Programming: Repurposeability

February 23rd, 2009
programming, repurposeability, tech
How much needs to be changed when you find out the problem you thought you were solving differs substantially from the actual problem? Programmers complain about this all the time, generally when it's not their fault. A manager comes in telling you that some cost you thought was negligible isn't. A client finally sees a prototype and tells you you've conflated two similar but crucially distinct categories. It's easy to say "stupid non technical people -- can't they tell me what they really want from the start?", but its not always someone else's fault, and this fixes nothing.

Given that we are always constructing models of problems and nearly always must begin before our understanding is total, times when we must repurpose our code are unavoidable. Then this presents a metric for evaluating a programming style or language: repurposeability. That is, when one writes code in this fashion and finds out that one was solving the wrong problem, how much work is needed to repurpose it to solve the problem one should have been solving all along?

Repurposability is the driving force behind many aspects of good coding style.
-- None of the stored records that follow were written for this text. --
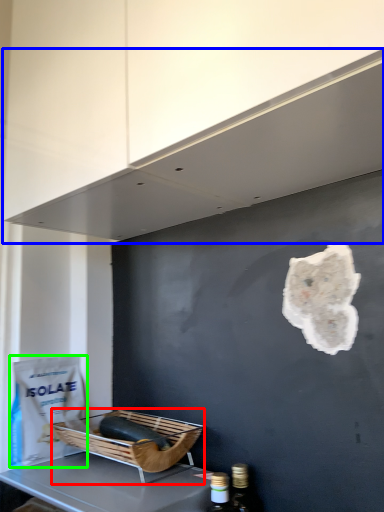 Question: Based on their relative distances, which object is nearer to basket (highlighted by a red box)? Choose from exhaust hood (highlighted by a blue box) and paper bag (highlighted by a green box).

Choices:
 (A) exhaust hood
 (B) paper bag

Answer: (B) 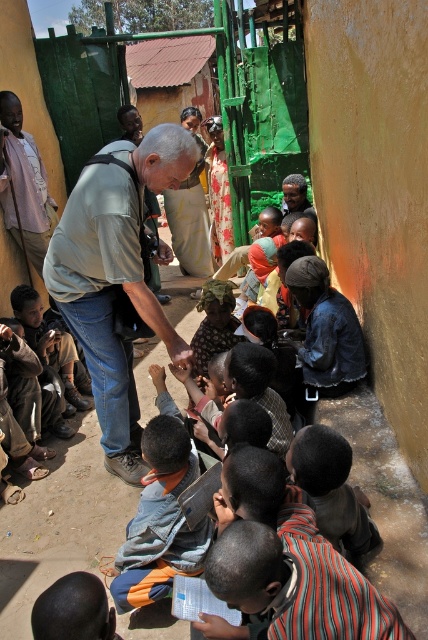 Identify the location of striped shirt at lower right. This screenshot has height=640, width=428. click(x=332, y=490).

Consider the image. Is striped shirt at lower right thinner than matte pink shirt at upper left?

In fact, striped shirt at lower right might be wider than matte pink shirt at upper left.

Is point (365, 499) farther from viewer compared to point (29, 252)?

No, it is in front of (29, 252).

The width and height of the screenshot is (428, 640). I want to click on striped shirt at lower right, so click(332, 490).

Does gray matte shirt at center have a larger size compared to brown leather shoes at lower left?

Yes, gray matte shirt at center is bigger than brown leather shoes at lower left.

Consider the image. Between gray matte shirt at center and brown leather shoes at lower left, which one appears on the right side from the viewer's perspective?

gray matte shirt at center

Is point (162, 260) closer to viewer compared to point (56, 349)?

No, it is not.

Where is `gray matte shirt at center`? This screenshot has height=640, width=428. gray matte shirt at center is located at coordinates (115, 278).

Which of these two, matte pink shirt at upper left or brown leather shoes at lower left, stands shorter?

With less height is brown leather shoes at lower left.

Who is more distant from viewer, (26, 230) or (17, 296)?

Positioned behind is point (26, 230).

Find the location of `matte pink shirt at upper left`. matte pink shirt at upper left is located at coordinates (23, 184).

The image size is (428, 640). What are the coordinates of `matte pink shirt at upper left` in the screenshot? It's located at (23, 184). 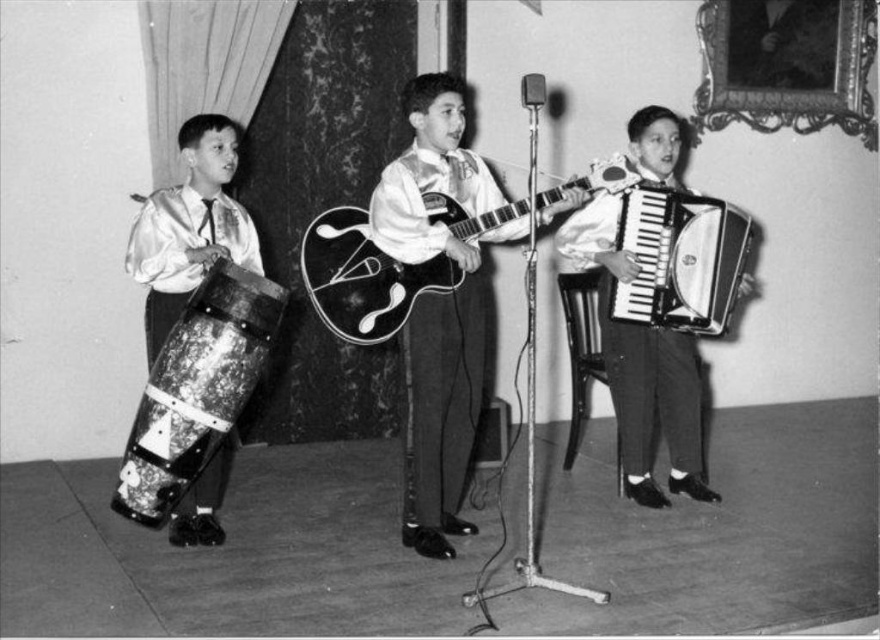 Can you confirm if shiny black guitar at center is thinner than distressed wood drum at left?

No, shiny black guitar at center is not thinner than distressed wood drum at left.

Does shiny black guitar at center come behind distressed wood drum at left?

That is True.

Is point (440, 474) positioned before point (224, 353)?

No, (440, 474) is behind (224, 353).

Locate an element on the screen. Image resolution: width=880 pixels, height=640 pixels. shiny black guitar at center is located at coordinates (440, 307).

From the picture: Is the position of shiny black guitar at center less distant than that of metallic silver accordion at center?

Yes, it is.

Can you confirm if shiny black guitar at center is positioned below metallic silver accordion at center?

Indeed, shiny black guitar at center is positioned under metallic silver accordion at center.

Is point (453, 152) positioned after point (717, 317)?

No, (453, 152) is closer to viewer.

At what (x,y) coordinates should I click in order to perform the action: click on shiny black guitar at center. Please return your answer as a coordinate pair (x, y). Looking at the image, I should click on (440, 307).

Based on the photo, which is more to the left, shiny black guitar at center or shiny silver accordion at center?

shiny black guitar at center

Does shiny black guitar at center lie in front of shiny silver accordion at center?

Yes.

Between point (466, 388) and point (684, 401), which one is positioned in front?

Point (466, 388) is more forward.

Find the location of a particular element. Image resolution: width=880 pixels, height=640 pixels. shiny black guitar at center is located at coordinates (440, 307). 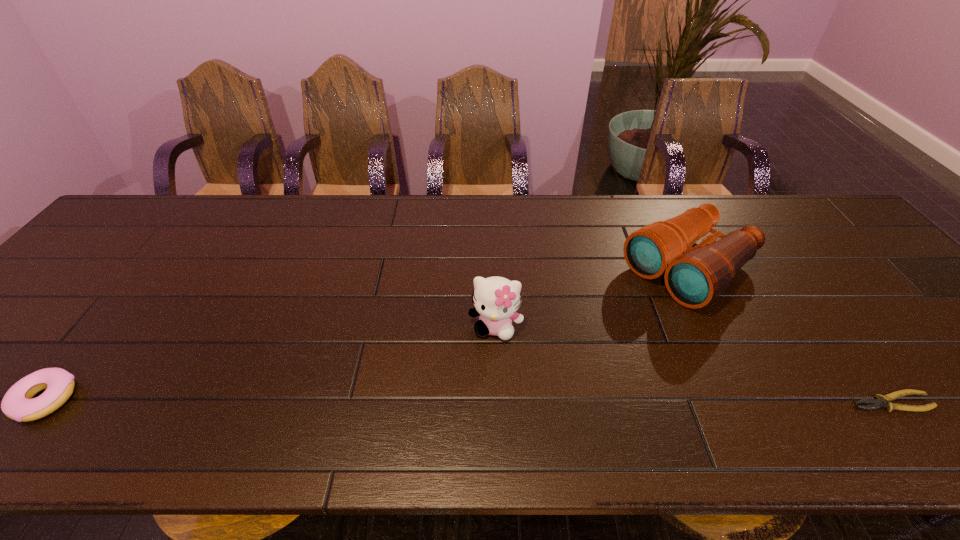 Locate an element on the screen. free space between the binoculars and the kitten is located at coordinates (592, 298).

Identify which object is located as the second nearest to the rightmost object. Please provide its 2D coordinates. Your answer should be formatted as a tuple, i.e. [(x, y)], where the tuple contains the x and y coordinates of a point satisfying the conditions above.

[(496, 300)]

Identify which object is the third closest to the kitten. Please provide its 2D coordinates. Your answer should be formatted as a tuple, i.e. [(x, y)], where the tuple contains the x and y coordinates of a point satisfying the conditions above.

[(17, 404)] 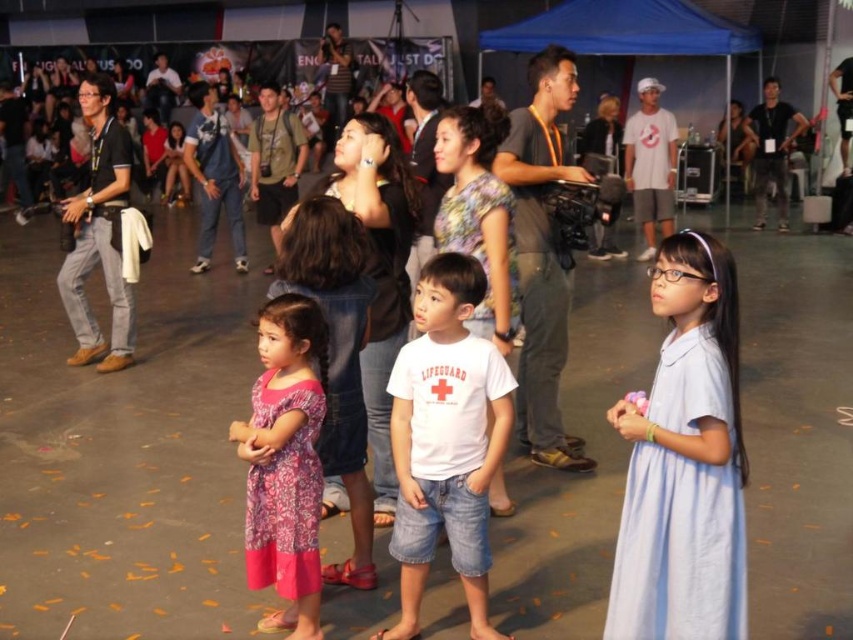 Based on the photo, who is positioned more to the left, light blue fabric dress at center or white cotton t-shirt at center?

white cotton t-shirt at center is more to the left.

Is the position of light blue fabric dress at center more distant than that of white cotton t-shirt at center?

No, light blue fabric dress at center is in front of white cotton t-shirt at center.

Who is more forward, (x=619, y=605) or (x=433, y=522)?

Positioned in front is point (x=619, y=605).

Locate an element on the screen. The width and height of the screenshot is (853, 640). light blue fabric dress at center is located at coordinates (683, 461).

How much distance is there between light blue fabric dress at center and pink floral dress at center?

light blue fabric dress at center is 3.84 feet away from pink floral dress at center.

Does light blue fabric dress at center appear on the right side of pink floral dress at center?

Correct, you'll find light blue fabric dress at center to the right of pink floral dress at center.

Who is more forward, (740, 433) or (317, 493)?

Point (740, 433)

At what (x,y) coordinates should I click in order to perform the action: click on light blue fabric dress at center. Please return your answer as a coordinate pair (x, y). The image size is (853, 640). Looking at the image, I should click on (683, 461).

Is white cotton t-shirt at center further to camera compared to pink floral dress at center?

Yes.

Locate an element on the screen. This screenshot has width=853, height=640. white cotton t-shirt at center is located at coordinates (445, 440).

Which is behind, point (450, 492) or point (263, 355)?

The point (450, 492) is behind.

Where is `white cotton t-shirt at center`? The width and height of the screenshot is (853, 640). white cotton t-shirt at center is located at coordinates (445, 440).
The avoidance of duplicate code, for example. Say you need to send some debugging output to a file instead of standard output. In java you might have a gui program with hundreds of calls to "System.out.writeln()" that really should be calls to some debug function. So this is a programming style issue. It is also a programming language issue, though. In common lisp one might deal with this problem with a statement equivalent to "in the code called from here, substitute this object for System.out". Similarly in java, you might have hundreds of reads and writes to the object attribute "Foo.bar". The standard arguments for java tell you to make them be to "Foo.setBar()" and "Foo.getBar()" instead, so if you later change your mind you don't have to change all those references to "Foo.bar". The advice is so to maximize repurposeability. But in python one would solve the same problem by using Foo.bar all along and taking advantage of the ability to wrap it in getters and seters later if needed.

I need to think more about what is needed for repurposeability, but it certainly sounds like a useful metric.